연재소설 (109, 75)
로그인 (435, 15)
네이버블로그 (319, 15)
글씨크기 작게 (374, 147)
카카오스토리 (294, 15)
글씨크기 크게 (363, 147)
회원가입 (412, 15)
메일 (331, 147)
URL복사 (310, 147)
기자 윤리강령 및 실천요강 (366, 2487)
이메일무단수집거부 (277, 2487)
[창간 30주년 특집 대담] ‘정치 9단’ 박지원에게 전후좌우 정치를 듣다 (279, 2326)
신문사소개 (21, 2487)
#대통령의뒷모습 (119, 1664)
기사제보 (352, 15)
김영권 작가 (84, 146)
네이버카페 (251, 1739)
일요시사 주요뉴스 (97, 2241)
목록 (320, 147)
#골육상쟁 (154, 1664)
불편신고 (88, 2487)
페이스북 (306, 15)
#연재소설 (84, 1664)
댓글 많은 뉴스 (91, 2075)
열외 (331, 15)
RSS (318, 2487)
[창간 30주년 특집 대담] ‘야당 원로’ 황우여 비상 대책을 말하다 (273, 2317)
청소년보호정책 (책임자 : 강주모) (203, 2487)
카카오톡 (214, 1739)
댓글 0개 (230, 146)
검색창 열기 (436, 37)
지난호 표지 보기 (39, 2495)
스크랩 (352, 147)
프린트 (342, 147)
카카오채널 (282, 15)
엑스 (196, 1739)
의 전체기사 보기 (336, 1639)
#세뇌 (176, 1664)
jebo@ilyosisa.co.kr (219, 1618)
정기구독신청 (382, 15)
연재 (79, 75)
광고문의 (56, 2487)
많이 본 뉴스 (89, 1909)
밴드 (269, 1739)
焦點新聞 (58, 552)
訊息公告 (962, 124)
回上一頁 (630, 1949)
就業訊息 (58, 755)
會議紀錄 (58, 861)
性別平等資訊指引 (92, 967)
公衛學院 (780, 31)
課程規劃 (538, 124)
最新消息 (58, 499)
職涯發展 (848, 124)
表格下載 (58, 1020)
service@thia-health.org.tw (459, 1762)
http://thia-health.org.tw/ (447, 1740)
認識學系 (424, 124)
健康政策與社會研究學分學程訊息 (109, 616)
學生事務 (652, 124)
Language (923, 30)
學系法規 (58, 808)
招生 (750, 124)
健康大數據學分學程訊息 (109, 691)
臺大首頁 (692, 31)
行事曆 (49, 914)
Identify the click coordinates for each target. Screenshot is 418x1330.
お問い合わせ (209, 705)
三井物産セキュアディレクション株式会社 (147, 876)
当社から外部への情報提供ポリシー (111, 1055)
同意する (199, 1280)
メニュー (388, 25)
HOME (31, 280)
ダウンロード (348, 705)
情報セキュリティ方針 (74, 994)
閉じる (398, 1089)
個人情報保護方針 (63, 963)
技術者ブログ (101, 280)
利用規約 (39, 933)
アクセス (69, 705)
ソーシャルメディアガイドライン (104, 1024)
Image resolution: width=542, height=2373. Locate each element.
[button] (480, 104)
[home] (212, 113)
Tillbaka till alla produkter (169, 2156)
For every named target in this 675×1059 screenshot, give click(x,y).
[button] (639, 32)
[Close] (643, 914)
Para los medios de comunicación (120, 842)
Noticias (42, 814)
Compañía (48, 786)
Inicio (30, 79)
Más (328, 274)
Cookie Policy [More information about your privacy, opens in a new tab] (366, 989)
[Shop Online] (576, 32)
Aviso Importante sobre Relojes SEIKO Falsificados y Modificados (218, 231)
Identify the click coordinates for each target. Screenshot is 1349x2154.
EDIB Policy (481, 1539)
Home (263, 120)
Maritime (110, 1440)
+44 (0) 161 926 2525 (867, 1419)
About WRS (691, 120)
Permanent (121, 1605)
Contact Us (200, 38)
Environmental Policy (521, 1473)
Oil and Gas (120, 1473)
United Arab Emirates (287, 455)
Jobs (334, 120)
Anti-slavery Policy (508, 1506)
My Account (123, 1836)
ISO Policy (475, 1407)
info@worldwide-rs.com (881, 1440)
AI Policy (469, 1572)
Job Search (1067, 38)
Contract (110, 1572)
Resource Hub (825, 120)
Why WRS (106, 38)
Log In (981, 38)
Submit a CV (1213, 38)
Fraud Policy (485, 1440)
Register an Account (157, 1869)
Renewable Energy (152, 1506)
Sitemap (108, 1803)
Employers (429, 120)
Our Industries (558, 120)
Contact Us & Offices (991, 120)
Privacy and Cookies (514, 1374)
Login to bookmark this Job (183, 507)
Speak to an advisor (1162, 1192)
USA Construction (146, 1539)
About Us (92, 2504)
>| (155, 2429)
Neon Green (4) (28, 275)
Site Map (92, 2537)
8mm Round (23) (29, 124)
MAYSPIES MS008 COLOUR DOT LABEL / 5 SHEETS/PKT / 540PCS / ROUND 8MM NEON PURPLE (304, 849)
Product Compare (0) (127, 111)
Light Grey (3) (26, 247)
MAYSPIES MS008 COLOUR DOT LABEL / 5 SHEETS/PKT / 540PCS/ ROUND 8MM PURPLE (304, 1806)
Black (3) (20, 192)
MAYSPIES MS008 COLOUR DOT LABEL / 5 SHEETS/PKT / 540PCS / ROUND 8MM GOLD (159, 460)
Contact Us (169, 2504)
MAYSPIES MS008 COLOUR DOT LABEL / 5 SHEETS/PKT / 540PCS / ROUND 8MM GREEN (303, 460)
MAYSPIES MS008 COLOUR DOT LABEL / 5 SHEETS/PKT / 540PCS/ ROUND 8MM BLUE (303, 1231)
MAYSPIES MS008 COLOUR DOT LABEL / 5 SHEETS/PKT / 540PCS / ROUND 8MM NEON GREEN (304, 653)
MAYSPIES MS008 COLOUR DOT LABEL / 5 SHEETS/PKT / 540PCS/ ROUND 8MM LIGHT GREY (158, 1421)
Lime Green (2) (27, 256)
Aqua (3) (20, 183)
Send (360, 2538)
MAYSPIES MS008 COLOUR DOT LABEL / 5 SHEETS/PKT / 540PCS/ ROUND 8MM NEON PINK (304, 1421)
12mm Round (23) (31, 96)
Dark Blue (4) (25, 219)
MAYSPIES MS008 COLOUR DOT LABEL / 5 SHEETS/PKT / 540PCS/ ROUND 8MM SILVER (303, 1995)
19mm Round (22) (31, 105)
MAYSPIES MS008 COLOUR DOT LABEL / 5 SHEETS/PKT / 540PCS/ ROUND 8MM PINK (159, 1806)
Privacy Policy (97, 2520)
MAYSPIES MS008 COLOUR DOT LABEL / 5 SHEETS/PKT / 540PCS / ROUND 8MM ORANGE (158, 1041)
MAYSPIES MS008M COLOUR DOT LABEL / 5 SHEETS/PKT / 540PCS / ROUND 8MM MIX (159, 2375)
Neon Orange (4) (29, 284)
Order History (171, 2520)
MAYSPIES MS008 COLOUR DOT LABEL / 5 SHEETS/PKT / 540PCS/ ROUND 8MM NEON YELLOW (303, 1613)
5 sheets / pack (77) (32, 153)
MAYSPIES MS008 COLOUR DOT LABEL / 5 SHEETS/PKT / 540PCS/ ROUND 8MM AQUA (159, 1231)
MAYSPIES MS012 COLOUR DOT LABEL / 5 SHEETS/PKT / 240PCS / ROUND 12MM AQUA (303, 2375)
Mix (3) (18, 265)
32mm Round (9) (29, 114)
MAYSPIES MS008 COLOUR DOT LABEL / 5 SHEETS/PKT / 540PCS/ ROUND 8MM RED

§ **WHAT THE EXERCISE ASKS**: Please output every record, keeping each line exact.

§ **PROBLEM SOLUTION**:
연재소설 (109, 75)
로그인 (435, 15)
네이버블로그 (319, 15)
글씨크기 작게 (374, 147)
카카오스토리 (294, 15)
글씨크기 크게 (363, 147)
회원가입 (412, 15)
메일 (331, 147)
URL복사 (310, 147)
기자 윤리강령 및 실천요강 (366, 2487)
이메일무단수집거부 (277, 2487)
[창간 30주년 특집 대담] ‘정치 9단’ 박지원에게 전후좌우 정치를 듣다 (279, 2326)
신문사소개 (21, 2487)
#대통령의뒷모습 (119, 1664)
기사제보 (352, 15)
김영권 작가 (84, 146)
네이버카페 (251, 1739)
일요시사 주요뉴스 (97, 2241)
목록 (320, 147)
#골육상쟁 (154, 1664)
불편신고 (88, 2487)
페이스북 (306, 15)
#연재소설 (84, 1664)
댓글 많은 뉴스 (91, 2075)
열외 (331, 15)
RSS (318, 2487)
[창간 30주년 특집 대담] ‘야당 원로’ 황우여 비상 대책을 말하다 (273, 2317)
청소년보호정책 (책임자 : 강주모) (203, 2487)
카카오톡 (214, 1739)
댓글 0개 (230, 146)
검색창 열기 (436, 37)
지난호 표지 보기 (39, 2495)
스크랩 (352, 147)
프린트 (342, 147)
카카오채널 (282, 15)
엑스 (196, 1739)
의 전체기사 보기 (336, 1639)
#세뇌 (176, 1664)
jebo@ilyosisa.co.kr (219, 1618)
정기구독신청 (382, 15)
연재 (79, 75)
광고문의 (56, 2487)
많이 본 뉴스 (89, 1909)
밴드 (269, 1739)
焦點新聞 (58, 552)
訊息公告 (962, 124)
回上一頁 (630, 1949)
就業訊息 (58, 755)
會議紀錄 (58, 861)
性別平等資訊指引 (92, 967)
公衛學院 (780, 31)
課程規劃 (538, 124)
最新消息 (58, 499)
職涯發展 (848, 124)
表格下載 (58, 1020)
service@thia-health.org.tw (459, 1762)
http://thia-health.org.tw/ (447, 1740)
認識學系 (424, 124)
健康政策與社會研究學分學程訊息 (109, 616)
學生事務 (652, 124)
Language (923, 30)
學系法規 (58, 808)
招生 (750, 124)
健康大數據學分學程訊息 (109, 691)
臺大首頁 (692, 31)
行事曆 (49, 914)
Identify the click coordinates for each target. Screenshot is 418x1330.
お問い合わせ (209, 705)
三井物産セキュアディレクション株式会社 (147, 876)
当社から外部への情報提供ポリシー (111, 1055)
同意する (199, 1280)
メニュー (388, 25)
HOME (31, 280)
ダウンロード (348, 705)
情報セキュリティ方針 (74, 994)
閉じる (398, 1089)
個人情報保護方針 (63, 963)
技術者ブログ (101, 280)
利用規約 (39, 933)
アクセス (69, 705)
ソーシャルメディアガイドライン (104, 1024)
Image resolution: width=542, height=2373. Locate each element.
[button] (480, 104)
[home] (212, 113)
Tillbaka till alla produkter (169, 2156)
For every named target in this 675×1059 screenshot, give click(x,y).
[button] (639, 32)
[Close] (643, 914)
Para los medios de comunicación (120, 842)
Noticias (42, 814)
Compañía (48, 786)
Inicio (30, 79)
Más (328, 274)
Cookie Policy [More information about your privacy, opens in a new tab] (366, 989)
[Shop Online] (576, 32)
Aviso Importante sobre Relojes SEIKO Falsificados y Modificados (218, 231)
Identify the click coordinates for each target. Screenshot is 1349x2154.
EDIB Policy (481, 1539)
Home (263, 120)
Maritime (110, 1440)
+44 (0) 161 926 2525 (867, 1419)
About WRS (691, 120)
Permanent (121, 1605)
Contact Us (200, 38)
Environmental Policy (521, 1473)
Oil and Gas (120, 1473)
United Arab Emirates (287, 455)
Jobs (334, 120)
Anti-slavery Policy (508, 1506)
My Account (123, 1836)
ISO Policy (475, 1407)
info@worldwide-rs.com (881, 1440)
AI Policy (469, 1572)
Job Search (1067, 38)
Contract (110, 1572)
Resource Hub (825, 120)
Why WRS (106, 38)
Log In (981, 38)
Submit a CV (1213, 38)
Fraud Policy (485, 1440)
Register an Account (157, 1869)
Renewable Energy (152, 1506)
Sitemap (108, 1803)
Employers (429, 120)
Our Industries (558, 120)
Contact Us & Offices (991, 120)
Privacy and Cookies (514, 1374)
Login to bookmark this Job (183, 507)
Speak to an advisor (1162, 1192)
USA Construction (146, 1539)
About Us (92, 2504)
>| (155, 2429)
Neon Green (4) (28, 275)
Site Map (92, 2537)
8mm Round (23) (29, 124)
MAYSPIES MS008 COLOUR DOT LABEL / 5 SHEETS/PKT / 540PCS / ROUND 8MM NEON PURPLE (304, 849)
Product Compare (0) (127, 111)
Light Grey (3) (26, 247)
MAYSPIES MS008 COLOUR DOT LABEL / 5 SHEETS/PKT / 540PCS/ ROUND 8MM PURPLE (304, 1806)
Black (3) (20, 192)
MAYSPIES MS008 COLOUR DOT LABEL / 5 SHEETS/PKT / 540PCS / ROUND 8MM GOLD (159, 460)
Contact Us (169, 2504)
MAYSPIES MS008 COLOUR DOT LABEL / 5 SHEETS/PKT / 540PCS / ROUND 8MM GREEN (303, 460)
MAYSPIES MS008 COLOUR DOT LABEL / 5 SHEETS/PKT / 540PCS/ ROUND 8MM BLUE (303, 1231)
MAYSPIES MS008 COLOUR DOT LABEL / 5 SHEETS/PKT / 540PCS / ROUND 8MM NEON GREEN (304, 653)
MAYSPIES MS008 COLOUR DOT LABEL / 5 SHEETS/PKT / 540PCS/ ROUND 8MM LIGHT GREY (158, 1421)
Lime Green (2) (27, 256)
Aqua (3) (20, 183)
Send (360, 2538)
MAYSPIES MS008 COLOUR DOT LABEL / 5 SHEETS/PKT / 540PCS/ ROUND 8MM NEON PINK (304, 1421)
12mm Round (23) (31, 96)
Dark Blue (4) (25, 219)
MAYSPIES MS008 COLOUR DOT LABEL / 5 SHEETS/PKT / 540PCS/ ROUND 8MM SILVER (303, 1995)
19mm Round (22) (31, 105)
MAYSPIES MS008 COLOUR DOT LABEL / 5 SHEETS/PKT / 540PCS/ ROUND 8MM PINK (159, 1806)
Privacy Policy (97, 2520)
MAYSPIES MS008 COLOUR DOT LABEL / 5 SHEETS/PKT / 540PCS / ROUND 8MM ORANGE (158, 1041)
MAYSPIES MS008M COLOUR DOT LABEL / 5 SHEETS/PKT / 540PCS / ROUND 8MM MIX (159, 2375)
Neon Orange (4) (29, 284)
Order History (171, 2520)
MAYSPIES MS008 COLOUR DOT LABEL / 5 SHEETS/PKT / 540PCS/ ROUND 8MM NEON YELLOW (303, 1613)
5 sheets / pack (77) (32, 153)
MAYSPIES MS008 COLOUR DOT LABEL / 5 SHEETS/PKT / 540PCS/ ROUND 8MM AQUA (159, 1231)
MAYSPIES MS012 COLOUR DOT LABEL / 5 SHEETS/PKT / 240PCS / ROUND 12MM AQUA (303, 2375)
Mix (3) (18, 265)
32mm Round (9) (29, 114)
MAYSPIES MS008 COLOUR DOT LABEL / 5 SHEETS/PKT / 540PCS/ ROUND 8MM RED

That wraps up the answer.